Mais que sont l’enthousiasme et le souci de l’homme si journellement la réalité est tissée de mensonges, de lâchetés, du mépris de l’homme ? Que sont les intentions si leur incarnation est rendue impossible par l’indigence du cœur, la stérilité de l’esprit, la haine des autochtones de ce pays ?
La Folie est l’un des moyens qu’a l’homme de perdre sa liberté. Et je puis dire, que placé à cette intersection, j’ai mesuré avec effroi l’ampleur de l’aliénation des habitants de ce pays. Si la psychiatrie est la technique médicale qui se propose de permettre à l’homme de ne plus être étranger à son environnement, je me dois d’affirmer que l’Arabe, aliéné permanent dans son pays, vit dans un état de dépersonnalisation absolue.
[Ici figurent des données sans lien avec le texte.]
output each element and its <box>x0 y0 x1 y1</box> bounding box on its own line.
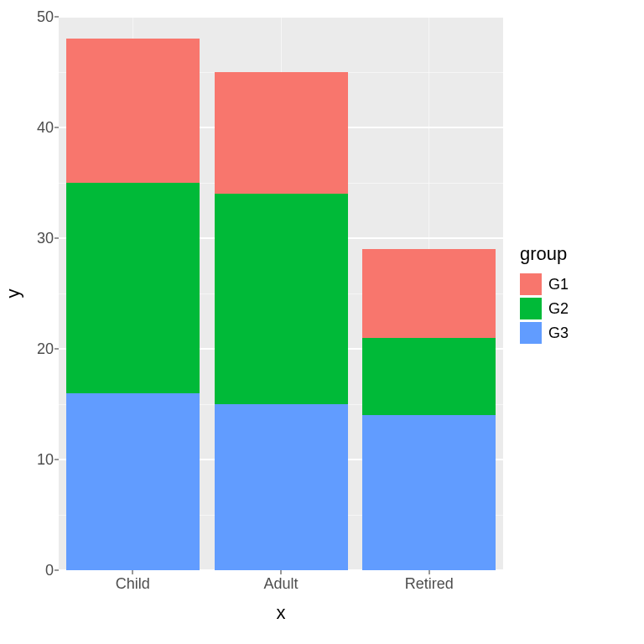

Le statut de l’Algérie ? Une déshumanisation systématique.
Or le pari absurde était de vouloir coûte que coûte faire exister quelques valeurs alors que le non-droit, l’inégalité, le meurtre multi-quotidien de l’homme étaient érigés en principes législatifs. La structure coloniale existant en Algérie s’opposait à toute tentative de remettre l’individu à sa place.
Monsieur le Ministre il arrive un moment où la ténacité devient persévération morbide. L’espoir n’est plus alors la porte ouverte sur l’avenir mais le maintien illogique d’une attitude subjective en rupture organisée avec le réel ?
Monsieur le Ministre, les événements actuels qui ensanglantent l’Algérie ne constituent pas aux yeux de l’observateur un scandale. Ce n’est ni un accident, ni une panne de mécanisme.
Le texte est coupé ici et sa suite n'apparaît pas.